Confesso, caro leitor, sem nenhum pejo, que sou um provinciano. Nasci em Araçatuba, meus pais também, minhas raízes estão fundas nesta terra, e como a mariposa, fico em torno de suas luzes, assim compôs e cantou Magno Martins, um araçatubense meio esquecido por nós.

Por duas vezes, eu tive oportunidade de abandoná-la, mas pensei bem e voltei atrás em ambas. Não quero ser uma planta fora do lugar, com toda a raiz exposta ao sol. Aqui nasci, cresci, sofri e virei gente. Viajamos, corremos mundo, mas precisamos ter um porto seguro, onde cada um se veja no outro. Assim acontece a identidade cultural.

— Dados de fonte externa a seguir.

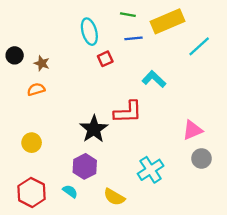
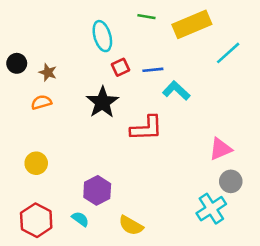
blue line: (134, 38) -> (153, 70), moved
black star: (94, 129) -> (102, 102), moved
cyan cross: (151, 170) -> (211, 209), moved

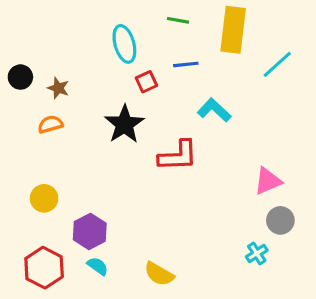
yellow rectangle: (192, 24) -> (233, 30), turned -60
blue line: (153, 70) -> (186, 64), moved
purple hexagon: (97, 190) -> (90, 231), moved
cyan cross: (211, 209) -> (257, 253), size x0.6

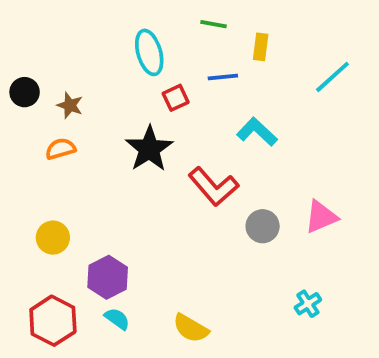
yellow rectangle: (233, 30) -> (261, 47), moved, size x0.5
red L-shape: (178, 156) -> (213, 187), turned 51
gray circle: (280, 220) -> (263, 226), moved

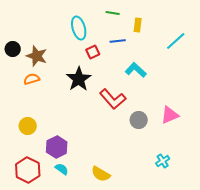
brown star: (70, 105) -> (37, 56), size x1.5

Araçatuba é o fundão do Estado de São Paulo. Dizem os paulistanos que por aqui o Judas perdeu as meias, porque as botas ficaram em Bauru. Nessa terra há um conservadorismo arraigado, pois a coisa só muda depois de o mundo todo mudar. Araçatuba e região têm todos esses defeitos, mas aqui é o meu lugar. Por esse torrão, sou cidadão do mundo, embora me confesse provinciano.

O lugar e o tempo não existem, eles apenas repercutem em nós, como bumbos eloqüentes. Como canta Moraes Moreira: “A casa era assim ou quase/ A casa já não está mais lá/ Está dentro de mim/ Cantar me lembra o cheiro do jardim”.

O meu jeito de escrever, de fazer humor e ironia, não pega bem em outro lugar. Eu falo “Vôti, veio”! Expressão própria daqui. Se falam também em Três Lagos, Penápolis, Rio Preto... Ótimo, mas a expressão nasceu aqui em Araçatuba. Mas o que significa “Vôti, veio”? É a mesma coisa de “Ô loco, meu!”.

Toda cidade precisa ter sua característica, uma cara só sua, como casal de namorado: o chamego só deles, o apelidinho só dito entre eles, a cultura só dela. E o “Vôti, veio” é um bom começo. Ou você pensa que qualquer cidade tem um croniqueiro diário, meio doido da perna esquerda, como o Consa? Gente louca não nasce em qualquer lugar!

Dos 98 anos de Araçatuba, vivi 58. E ainda escandalizo as pessoas. Quer coisa melhor?! Velha senhora é a vovozinha, viu! Vôti, veio, desse jeito o Napo, o cronista das antiguidades (e dos bons!), vai bater em mim!